• **What the task requires**
Produce a copy of every line in the records that holds the string "Serenade".
**** Data for analysis ****
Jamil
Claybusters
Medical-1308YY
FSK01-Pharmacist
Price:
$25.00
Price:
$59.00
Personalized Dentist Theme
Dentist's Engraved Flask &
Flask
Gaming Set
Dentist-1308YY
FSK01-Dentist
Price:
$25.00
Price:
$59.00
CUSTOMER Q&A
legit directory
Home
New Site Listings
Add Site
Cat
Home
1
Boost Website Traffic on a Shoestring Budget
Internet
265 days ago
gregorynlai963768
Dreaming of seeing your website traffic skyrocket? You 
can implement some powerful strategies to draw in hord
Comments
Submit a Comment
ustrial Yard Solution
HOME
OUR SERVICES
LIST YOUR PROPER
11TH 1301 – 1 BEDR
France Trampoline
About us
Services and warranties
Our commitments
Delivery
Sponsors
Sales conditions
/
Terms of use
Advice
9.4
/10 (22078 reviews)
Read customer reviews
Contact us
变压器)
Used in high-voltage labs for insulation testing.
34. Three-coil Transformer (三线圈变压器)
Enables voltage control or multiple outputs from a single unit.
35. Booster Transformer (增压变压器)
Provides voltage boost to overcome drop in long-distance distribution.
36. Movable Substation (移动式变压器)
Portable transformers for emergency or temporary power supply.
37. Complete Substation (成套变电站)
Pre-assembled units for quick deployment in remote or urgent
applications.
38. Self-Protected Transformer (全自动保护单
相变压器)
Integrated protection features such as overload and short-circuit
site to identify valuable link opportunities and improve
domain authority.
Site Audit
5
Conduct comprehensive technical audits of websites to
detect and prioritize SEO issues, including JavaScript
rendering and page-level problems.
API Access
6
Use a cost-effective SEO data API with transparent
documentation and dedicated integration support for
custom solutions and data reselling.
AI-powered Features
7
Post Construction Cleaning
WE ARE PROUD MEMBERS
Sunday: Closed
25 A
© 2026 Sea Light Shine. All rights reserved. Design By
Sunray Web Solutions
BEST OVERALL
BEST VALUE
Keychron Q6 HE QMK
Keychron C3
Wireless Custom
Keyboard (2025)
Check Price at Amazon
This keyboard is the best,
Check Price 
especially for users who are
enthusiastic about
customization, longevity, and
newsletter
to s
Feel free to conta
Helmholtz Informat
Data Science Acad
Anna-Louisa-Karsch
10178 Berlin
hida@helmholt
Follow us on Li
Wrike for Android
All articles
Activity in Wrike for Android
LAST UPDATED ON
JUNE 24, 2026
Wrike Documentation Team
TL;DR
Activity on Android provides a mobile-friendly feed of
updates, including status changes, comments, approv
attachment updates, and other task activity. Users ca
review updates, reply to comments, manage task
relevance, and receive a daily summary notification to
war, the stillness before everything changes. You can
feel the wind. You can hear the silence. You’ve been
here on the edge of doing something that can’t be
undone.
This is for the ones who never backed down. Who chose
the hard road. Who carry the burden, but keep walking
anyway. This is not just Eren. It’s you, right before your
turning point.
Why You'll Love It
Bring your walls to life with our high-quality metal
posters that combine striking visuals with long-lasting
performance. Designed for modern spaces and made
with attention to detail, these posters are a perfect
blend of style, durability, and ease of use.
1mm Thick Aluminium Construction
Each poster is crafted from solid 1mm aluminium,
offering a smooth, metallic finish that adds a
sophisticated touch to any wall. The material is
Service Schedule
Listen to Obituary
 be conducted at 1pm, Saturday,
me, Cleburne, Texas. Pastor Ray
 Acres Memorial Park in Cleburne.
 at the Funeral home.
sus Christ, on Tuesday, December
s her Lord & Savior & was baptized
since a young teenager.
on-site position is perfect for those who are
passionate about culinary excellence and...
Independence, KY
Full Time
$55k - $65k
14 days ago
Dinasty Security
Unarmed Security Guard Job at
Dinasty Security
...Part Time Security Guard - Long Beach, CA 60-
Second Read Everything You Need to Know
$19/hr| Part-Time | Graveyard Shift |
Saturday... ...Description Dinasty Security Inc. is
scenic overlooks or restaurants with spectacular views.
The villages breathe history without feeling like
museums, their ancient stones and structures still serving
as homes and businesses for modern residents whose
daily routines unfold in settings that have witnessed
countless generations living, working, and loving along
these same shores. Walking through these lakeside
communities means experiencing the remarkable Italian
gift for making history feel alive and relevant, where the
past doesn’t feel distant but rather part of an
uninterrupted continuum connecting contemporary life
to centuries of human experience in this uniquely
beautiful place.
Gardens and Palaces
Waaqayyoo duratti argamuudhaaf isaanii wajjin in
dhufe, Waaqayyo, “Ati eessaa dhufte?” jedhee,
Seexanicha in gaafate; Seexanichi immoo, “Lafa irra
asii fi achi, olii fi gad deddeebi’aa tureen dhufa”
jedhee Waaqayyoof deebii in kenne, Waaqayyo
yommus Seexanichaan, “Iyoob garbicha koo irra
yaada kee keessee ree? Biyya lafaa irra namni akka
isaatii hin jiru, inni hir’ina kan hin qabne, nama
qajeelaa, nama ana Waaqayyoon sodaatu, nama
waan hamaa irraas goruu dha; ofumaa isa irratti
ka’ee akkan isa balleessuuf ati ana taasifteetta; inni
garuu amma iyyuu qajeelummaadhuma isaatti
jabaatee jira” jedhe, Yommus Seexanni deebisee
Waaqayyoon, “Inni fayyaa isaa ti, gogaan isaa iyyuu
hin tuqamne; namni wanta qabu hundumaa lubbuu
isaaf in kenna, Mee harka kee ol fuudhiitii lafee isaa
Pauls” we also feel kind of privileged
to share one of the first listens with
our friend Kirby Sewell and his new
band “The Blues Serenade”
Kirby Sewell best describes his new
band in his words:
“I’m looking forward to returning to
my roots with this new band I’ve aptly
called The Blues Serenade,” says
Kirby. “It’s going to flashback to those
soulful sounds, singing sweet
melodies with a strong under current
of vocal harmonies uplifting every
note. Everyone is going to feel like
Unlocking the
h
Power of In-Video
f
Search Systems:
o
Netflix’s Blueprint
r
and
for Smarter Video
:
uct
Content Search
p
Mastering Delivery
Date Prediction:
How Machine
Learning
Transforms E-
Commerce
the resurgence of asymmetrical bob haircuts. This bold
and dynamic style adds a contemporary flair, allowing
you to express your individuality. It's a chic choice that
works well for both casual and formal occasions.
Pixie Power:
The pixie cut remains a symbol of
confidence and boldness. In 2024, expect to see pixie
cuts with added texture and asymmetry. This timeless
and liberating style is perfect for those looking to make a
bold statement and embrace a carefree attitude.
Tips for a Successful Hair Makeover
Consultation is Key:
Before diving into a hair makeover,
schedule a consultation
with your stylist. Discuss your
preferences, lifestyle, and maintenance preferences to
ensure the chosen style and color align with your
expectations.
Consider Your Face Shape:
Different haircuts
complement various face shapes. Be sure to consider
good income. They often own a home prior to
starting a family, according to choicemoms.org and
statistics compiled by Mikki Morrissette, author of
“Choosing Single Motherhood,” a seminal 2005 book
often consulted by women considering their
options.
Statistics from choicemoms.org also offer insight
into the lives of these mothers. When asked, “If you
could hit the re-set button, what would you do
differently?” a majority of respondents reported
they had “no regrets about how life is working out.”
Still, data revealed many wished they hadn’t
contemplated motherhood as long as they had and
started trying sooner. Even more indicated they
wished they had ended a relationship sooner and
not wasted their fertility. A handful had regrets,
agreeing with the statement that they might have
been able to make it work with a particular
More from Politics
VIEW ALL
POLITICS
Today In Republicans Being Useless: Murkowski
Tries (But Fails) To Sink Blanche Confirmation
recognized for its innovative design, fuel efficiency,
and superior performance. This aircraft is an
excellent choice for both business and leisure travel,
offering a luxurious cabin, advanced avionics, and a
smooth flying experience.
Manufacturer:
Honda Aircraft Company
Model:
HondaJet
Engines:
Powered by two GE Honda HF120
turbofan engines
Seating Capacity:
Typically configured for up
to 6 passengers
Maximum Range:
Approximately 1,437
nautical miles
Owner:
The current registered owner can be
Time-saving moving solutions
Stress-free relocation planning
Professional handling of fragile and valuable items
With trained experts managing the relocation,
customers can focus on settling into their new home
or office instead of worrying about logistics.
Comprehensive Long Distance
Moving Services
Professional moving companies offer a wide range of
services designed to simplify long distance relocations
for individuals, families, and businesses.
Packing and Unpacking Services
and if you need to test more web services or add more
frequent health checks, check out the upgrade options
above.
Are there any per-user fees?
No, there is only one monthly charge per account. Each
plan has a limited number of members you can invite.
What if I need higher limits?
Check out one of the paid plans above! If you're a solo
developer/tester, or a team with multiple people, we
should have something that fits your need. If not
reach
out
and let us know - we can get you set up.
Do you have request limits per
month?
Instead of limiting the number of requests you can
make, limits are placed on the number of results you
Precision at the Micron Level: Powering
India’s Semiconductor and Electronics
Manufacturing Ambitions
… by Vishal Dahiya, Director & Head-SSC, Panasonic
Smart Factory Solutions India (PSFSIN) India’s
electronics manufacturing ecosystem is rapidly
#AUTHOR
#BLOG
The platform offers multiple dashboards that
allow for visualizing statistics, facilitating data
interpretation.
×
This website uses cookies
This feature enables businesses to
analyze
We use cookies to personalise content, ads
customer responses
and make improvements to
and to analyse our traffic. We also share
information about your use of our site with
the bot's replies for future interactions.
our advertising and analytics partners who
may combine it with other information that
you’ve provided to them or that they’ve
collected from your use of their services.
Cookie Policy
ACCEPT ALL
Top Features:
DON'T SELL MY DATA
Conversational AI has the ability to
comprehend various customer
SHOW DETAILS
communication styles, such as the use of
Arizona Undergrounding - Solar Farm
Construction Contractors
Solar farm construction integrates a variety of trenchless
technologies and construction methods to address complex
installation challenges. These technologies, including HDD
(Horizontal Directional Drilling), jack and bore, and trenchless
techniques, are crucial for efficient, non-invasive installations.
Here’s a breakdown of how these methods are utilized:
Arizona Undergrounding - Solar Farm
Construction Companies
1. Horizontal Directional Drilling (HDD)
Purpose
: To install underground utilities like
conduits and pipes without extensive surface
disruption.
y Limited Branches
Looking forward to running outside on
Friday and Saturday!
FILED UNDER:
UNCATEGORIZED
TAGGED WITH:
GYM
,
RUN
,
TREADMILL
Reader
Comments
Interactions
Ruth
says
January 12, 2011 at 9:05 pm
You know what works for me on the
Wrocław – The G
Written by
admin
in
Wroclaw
****
• **Result**
band “The Blues Serenade”
called The Blues Serenade,” says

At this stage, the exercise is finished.